[PATCH v4] Use io_uring_register_ring_fd() to skip fd operations

Sam Li posted 1 patch 1 year, 12 months ago
There is a newer version of this series
block/io_uring.c | 10 +++++++++-
1 file changed, 9 insertions(+), 1 deletion(-)
[PATCH v4] Use io_uring_register_ring_fd() to skip fd operations
Posted by Sam Li 1 year, 12 months ago
Linux recently added a new io_uring(7) optimization API that QEMU
doesn't take advantage of yet. The liburing library that QEMU uses
has added a corresponding new API calling io_uring_register_ring_fd().
When this API is called after creating the ring, the io_uring_submit()
library function passes a flag to the io_uring_enter(2) syscall
allowing it to skip the ring file descriptor fdget()/fdput()
operations. This saves some CPU cycles.

Signed-off-by: Sam Li <faithilikerun@gmail.com>
---
 block/io_uring.c | 10 +++++++++-
 1 file changed, 9 insertions(+), 1 deletion(-)

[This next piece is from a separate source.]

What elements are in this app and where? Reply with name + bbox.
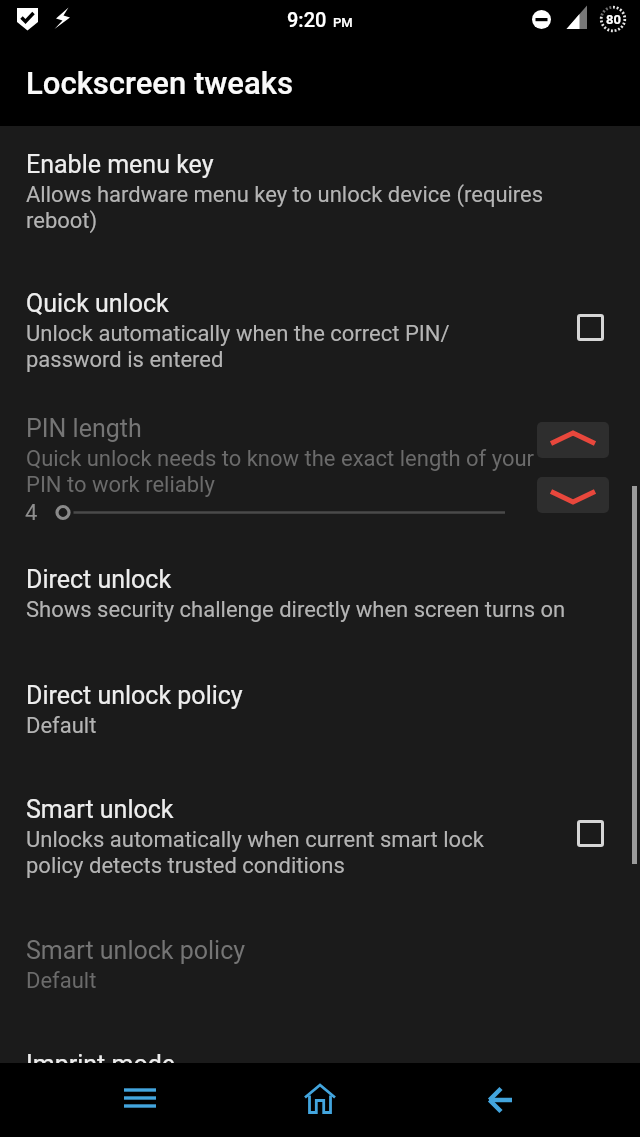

diff --git a/block/io_uring.c b/block/io_uring.c
index 782afdb433..5247fb79e2 100644
--- a/block/io_uring.c
+++ b/block/io_uring.c
@@ -435,8 +435,16 @@ LuringState *luring_init(Error **errp)
     }
 
     ioq_init(&s->io_q);
-    return s;
+    if (io_uring_register_ring_fd(&s->ring) < 0) {
+        /*
+         * Only warn about this error: we will fallback to the non-optimized
+         * io_uring operations.
+         */
+        error_reportf_err(*errp,
+                         "failed to register linux io_uring ring file descriptor");
+    }
 
+    return s;
 }
 
 void luring_cleanup(LuringState *s)
-- 
Use error_reportf_err to avoid memory leak due to not freeing error
object.
--
2.35.1
Re: [PATCH v4] Use io_uring_register_ring_fd() to skip fd operations
Posted by Stefan Hajnoczi 1 year, 12 months ago
On Fri, Apr 22, 2022 at 12:36:49AM +0800, Sam Li wrote:
> Linux recently added a new io_uring(7) optimization API that QEMU
> doesn't take advantage of yet. The liburing library that QEMU uses
> has added a corresponding new API calling io_uring_register_ring_fd().
> When this API is called after creating the ring, the io_uring_submit()
> library function passes a flag to the io_uring_enter(2) syscall
> allowing it to skip the ring file descriptor fdget()/fdput()
> operations. This saves some CPU cycles.
> 
> Signed-off-by: Sam Li <faithilikerun@gmail.com>
> ---
>  block/io_uring.c | 10 +++++++++-
>  1 file changed, 9 insertions(+), 1 deletion(-)
> 
> diff --git a/block/io_uring.c b/block/io_uring.c
> index 782afdb433..5247fb79e2 100644
> --- a/block/io_uring.c
> +++ b/block/io_uring.c
> @@ -435,8 +435,16 @@ LuringState *luring_init(Error **errp)
>      }
>  
>      ioq_init(&s->io_q);
> -    return s;
> +    if (io_uring_register_ring_fd(&s->ring) < 0) {

What happens when QEMU is built against an older version of liburing
that lacks the io_uring_register_ring_fd() API?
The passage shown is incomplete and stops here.